Dataset link: https://www.kaggle.com/competitions/house-prices-advanced-regression-techniques/data

From this dataset, I build a Machine Learning model in Spark and Java to predict the house price.

In this section, I follow each steps below:

1. Foundation
- Set up environment
- Initial Spark Context
2. Explore and Preprocessing data
- Exploratory Data Analysis (EDA)
- Feature Selecting
- Missing Values Handling
- Feature Engineering: StringIndexing, OneHotEncoding, VectorAssembling methods
3. Train-Test Split
4. Choose Model for Training and Prediction
5. Evaluate The Model
6. Plot the Prediction value and Actual value

--------------------------------------------------------------

1. Foundation

In [None]:
import pyspark
import findspark
import numpy as np

In [None]:
from pyspark import SparkContext
sc = SparkContext(master = 'local')

from pyspark.sql import SparkSession
spark = SparkSession.builder \
          .appName("House Pricing Prediction") \
          .config("spark.some.config.option", "some-value") \
          .getOrCreate()

2. Explore and Preprocessing data

In [None]:
# Read data
hp = spark.read.csv('housprice.csv', header=True, inferSchema=True)
hp.show(5)

- Exploratory Data Analysis

In [None]:
# Check the schema
hp.printSchema()

- The schema seems does not match with the value.

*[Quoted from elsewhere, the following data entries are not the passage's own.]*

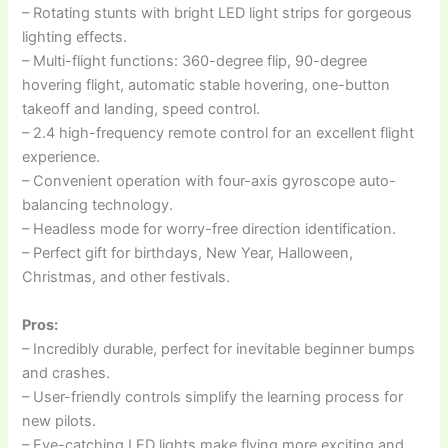
– Rotating stunts with bright LED light strips for gorgeous
lighting effects.
– Multi-flight functions: 360-degree flip, 90-degree
hovering flight, automatic stable hovering, one-button
takeoff and landing, speed control.
– 2.4 high-frequency remote control for an excellent flight
experience.
– Convenient operation with four-axis gyroscope auto-
balancing technology.
– Headless mode for worry-free direction identification.
– Perfect gift for birthdays, New Year, Halloween,
Christmas, and other festivals.
Pros:
– Incredibly durable, perfect for inevitable beginner bumps
and crashes.
– User-friendly controls simplify the learning process for
new pilots.
– Eye-catching LED lights make flying more exciting and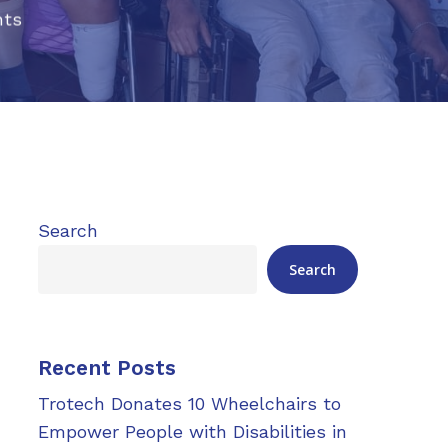
ts
Search
Search
Recent Posts
Trotech Donates 10 Wheelchairs to
Empower People with Disabilities in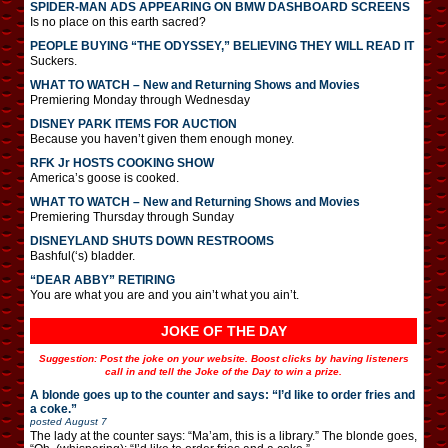
SPIDER-MAN ADS APPEARING ON BMW DASHBOARD SCREENS
Is no place on this earth sacred?
PEOPLE BUYING “THE ODYSSEY,” BELIEVING THEY WILL READ IT
Suckers.
WHAT TO WATCH – New and Returning Shows and Movies
Premiering Monday through Wednesday
DISNEY PARK ITEMS FOR AUCTION
Because you haven’t given them enough money.
RFK Jr HOSTS COOKING SHOW
America’s goose is cooked.
WHAT TO WATCH – New and Returning Shows and Movies
Premiering Thursday through Sunday
DISNEYLAND SHUTS DOWN RESTROOMS
Bashful(‘s) bladder.
“DEAR ABBY” RETIRING
You are what you are and you ain’t what you ain’t.
JOKE OF THE DAY
Suggestion: Post the joke on your website. Boost clicks by having listeners
call in and tell the Joke of the Day to win a prize.
A blonde goes up to the counter and says: “I’d like to order fries and
a coke.”
posted
August 7
The lady at the counter says: “Ma’am, this is a library.” The blonde goes,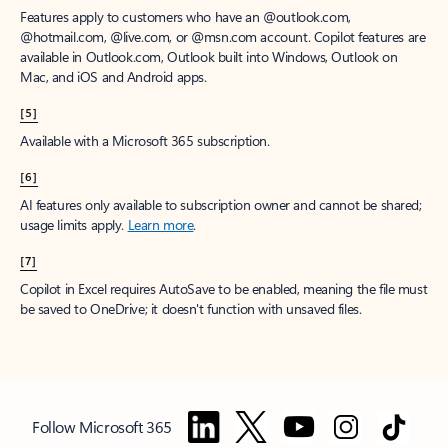
Features apply to customers who have an @outlook.com,
@hotmail.com, @live.com, or @msn.com account. Copilot features are
available in Outlook.com, Outlook built into Windows, Outlook on
Mac, and iOS and Android apps.
[5]
Available with a Microsoft 365 subscription.
[6]
AI features only available to subscription owner and cannot be shared;
usage limits apply.
Learn more
.
[7]
Copilot in Excel requires AutoSave to be enabled, meaning the file must
be saved to OneDrive; it doesn't function with unsaved files.
Follow Microsoft 365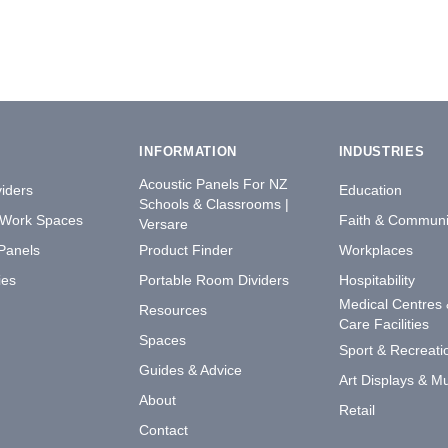
INFORMATION
INDUSTRIES
Acoustic Panels For NZ
iders
Education
Schools & Classrooms |
 Work Spaces
Faith & Communi
Versare
 Panels
Product Finder
Workplaces
ies
Portable Room Dividers
Hospitability
Medical Centres
Resources
Care Facilities
Spaces
Sport & Recreati
Guides & Advice
Art Displays & 
About
Retail
Contact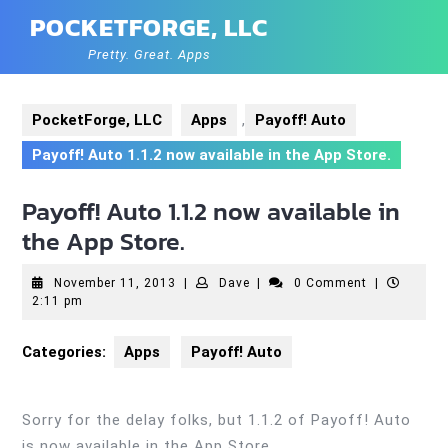
Skip
POCKETFORGE, LLC
to
content
Pretty. Great. Apps
PocketForge, LLC
Apps
,
Payoff! Auto
Payoff! Auto 1.1.2 now available in the App Store.
Payoff! Auto 1.1.2 now available in
the App Store.
November
Dave
November 11, 2013
|
Dave
|
0 Comment
|
11,
2:11 pm
2013
Categories:
Apps
Payoff! Auto
Sorry for the delay folks, but 1.1.2 of Payoff! Auto
is now available in the App Store.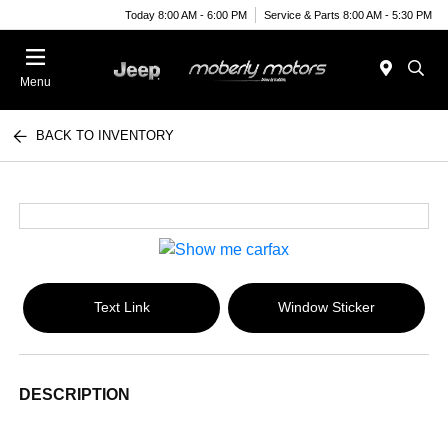
Today 8:00 AM - 6:00 PM
Service & Parts 8:00 AM - 5:30 PM
Menu
BACK TO INVENTORY
Text Link
Window Sticker
DESCRIPTION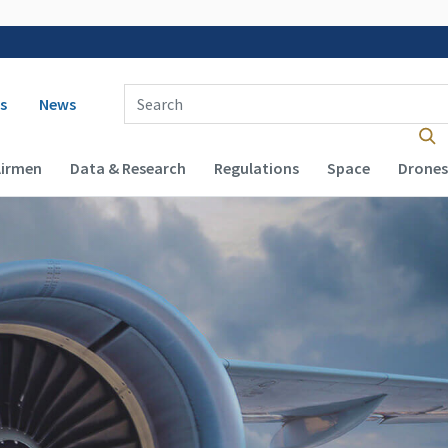
 navigation
Enter Search Term(s):
s
News
Airmen
Data & Research
Regulations
Space
Drones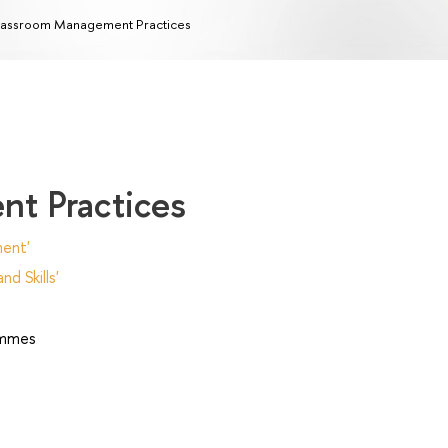
assroom Management Practices
t Practices
ent'
d Skills'
ammes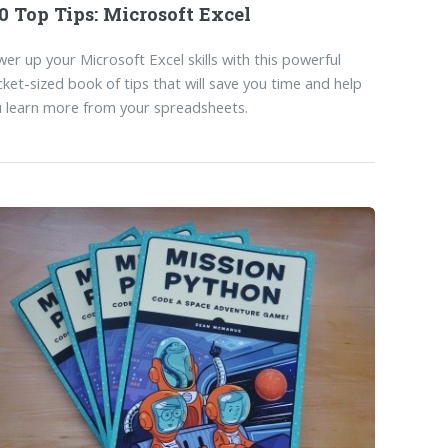
0 Top Tips: Microsoft Excel
er up your Microsoft Excel skills with this powerful
ket-sized book of tips that will save you time and help
 learn more from your spreadsheets.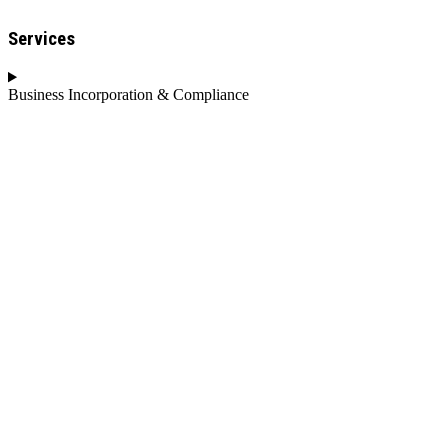
Services
Business Incorporation & Compliance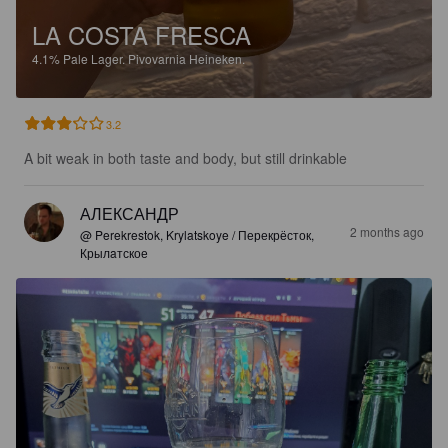
LA COSTA FRESCA
4.1%
Pale Lager.
Pivovarnia Heineken.
3.2
A bit weak in both taste and body, but still drinkable
АЛЕКСАНДР
2 months ago
@ Perekrestok, Krylatskoye / Перекрёсток,
Крылaтское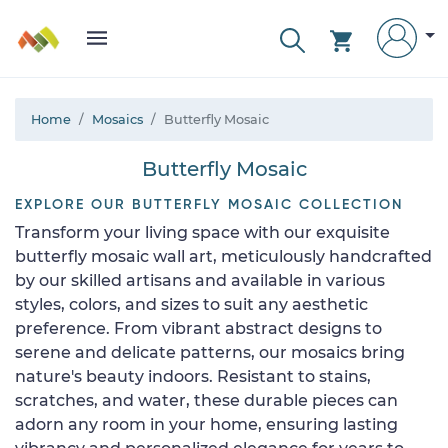
Home
Mosaics
Butterfly Mosaic
Butterfly Mosaic
EXPLORE OUR BUTTERFLY MOSAIC COLLECTION
Transform your living space with our exquisite
butterfly mosaic wall art, meticulously handcrafted
by our skilled artisans and available in various
styles, colors, and sizes to suit any aesthetic
preference. From vibrant abstract designs to
serene and delicate patterns, our mosaics bring
nature's beauty indoors. Resistant to stains,
scratches, and water, these durable pieces can
adorn any room in your home, ensuring lasting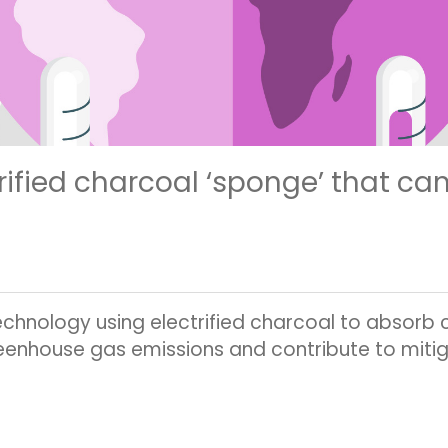
rified charcoal ‘sponge’ that ca
hnology using electrified charcoal to absorb ca
eenhouse gas emissions and contribute to miti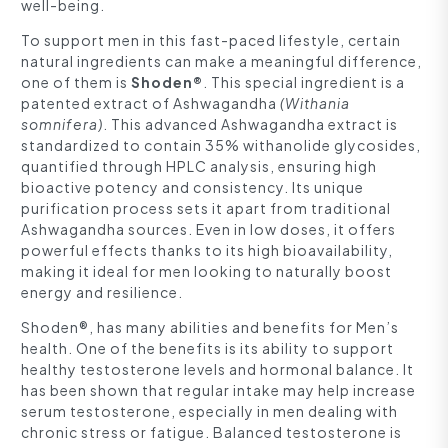
well-being.
To support men in this fast-paced lifestyle, certain
natural ingredients can make a meaningful difference,
one of them is
Shoden®
. This special ingredient is a
patented extract of Ashwagandha
(Withania
somnifera)
. This advanced Ashwagandha extract is
standardized to contain 35% withanolide glycosides,
quantified through HPLC analysis, ensuring high
bioactive potency and consistency. Its unique
purification process sets it apart from traditional
Ashwagandha sources. Even in low doses, it offers
powerful effects thanks to its high bioavailability,
making it ideal for men looking to naturally boost
energy and resilience.
Shoden®, has many abilities and benefits for Men’s
health. One of the benefits is its ability to support
healthy testosterone levels and hormonal balance. It
has been shown that regular intake may help increase
serum testosterone, especially in men dealing with
chronic stress or fatigue. Balanced testosterone is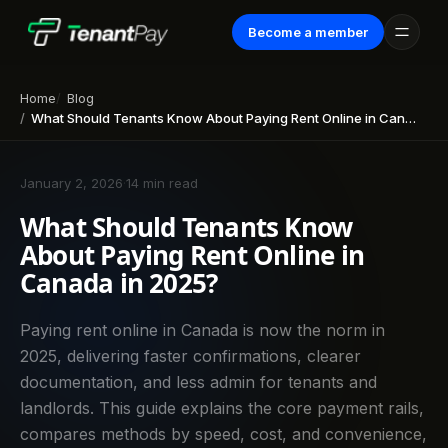
Become a member
Home
Blog
What Should Tenants Know About Paying Rent Online in Canada in 2025?
January 2, 2026
·
14 min read
What Should Tenants Know
About Paying Rent Online in
Canada in 2025?
Paying rent online in Canada is now the norm in
2025, delivering faster confirmations, clearer
documentation, and less admin for tenants and
landlords. This guide explains the core payment rails,
compares methods by speed, cost, and convenience,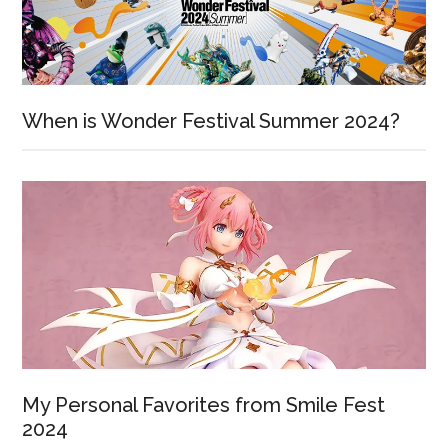
When is Wonder Festival Summer 2024?
My Personal Favorites from Smile Fest
2024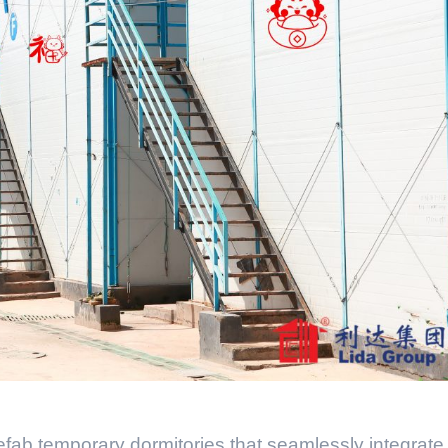
refab temporary dormitories that seamlessly integrate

Let's redefine it.

In [None]:
from pyspark.sql.types import *
from pyspark.sql.functions import col

hp = hp.withColumn("LotFrontage", col("LotFrontage").cast(IntegerType()))
hp = hp.withColumn("MasVnrArea", col("MasVnrArea").cast(IntegerType()))
hp = hp.withColumn("GarageYrBlt", col("GarageYrBlt").cast(IntegerType()))

In [None]:
# Summary statistics
hp.describe().show()

Feature Selecting

- Select those features that have strong impact on the SellPrice value. (e.g. if it increase --> the price increase)
- Ignore those features that have imbalanced distribution between the values.
- Ignore those features that have too much NA values.

In [None]:
selected_features = ['LotFrontage', 'LotArea', 'Neighborhood', 'OverallQual', 'OverallCond', 'YearBuilt', 'YearRemodAdd', 'Exterior1st', 'Exterior2nd', 'MasVnrType', 'MasVnrArea','ExterQual', 'ExterCond', 'BsmtQual', 'Electrical', '1stFlrSF', 'LowQualFinSF', 'BedroomAbvGr', 'KitchenQual', 'TotRmsAbvGrd', 'GarageArea', 'PavedDrive', 'WoodDeckSF', 'SaleCondition' , 'SalePrice']

In [None]:
# Create new dataframe based on new selected feeatures
new_hp = hp.select(selected_features)
new_hp.show()

- Missing Values Handling

In [None]:
# Define categorical/numerical features
numeric_cols = ['LotFrontage', 'LotArea', 'OverallQual', 'OverallCond', 'YearBuilt', 'YearRemodAdd', 'MasVnrArea', '1stFlrSF', 'LowQualFinSF', 'BedroomAbvGr', 'TotRmsAbvGrd', 'GarageArea', 'WoodDeckSF']
categorical_cols = ['Neighborhood', 'Exterior1st', 'Exterior2nd', 'MasVnrType', 'ExterQual', 'ExterCond', 'BsmtQual', 'Electrical', 'KitchenQual', 'PavedDrive', 'SaleCondition' ]

In [None]:
# Check the missing values
from pyspark.sql.functions import col, when, isnan, count

missing_values = new_hp.select([count(when(isnan(c) | col(c).isNull(), c)).alias(c) for c in new_hp.columns])
missing_values.show()

In [None]:
# Handle missing value
from pyspark.sql.functions import col, when, max

# With numerical attributes
# Convert 'NA' strings to null values for all numeric attributes
new_hp = new_hp.select([when(col(c) == 'NA', None).otherwise(col(c)).alias(c) for c in new_hp.columns])

# Fill null values with 0
new_hp = new_hp.fillna(0)

# With categorical attributes
# Fill null values in categorical attributes with the most frequent value
for column_name in categorical_cols:
    new_hp = new_hp.na.fill(new_hp.groupBy().agg(max(col(column_name))).collect()[0][0], subset=[column_name])


In [None]:
# Checking if there are any remaining missing values
missing_values = new_hp.select([count(when(isnan(c) | col(c).isNull(), c)).alias(c) for c in new_hp.columns])
missing_values.show()

Feature Engineering: StringIndexing, OneHotEncoding, VectorAssembling methods

In [None]:
from pyspark.ml.feature import StringIndexer, OneHotEncoder, VectorAssembler
from pyspark.ml import Pipeline

In [None]:
indexers = [StringIndexer(inputCol=column, outputCol="indexed_"+column) for column in categorical_cols]
encoders = [OneHotEncoder(inputCol="indexed_"+column, outputCol="encoded_"+column) for column in categorical_cols]
pipeline = Pipeline(stages=indexers + encoders)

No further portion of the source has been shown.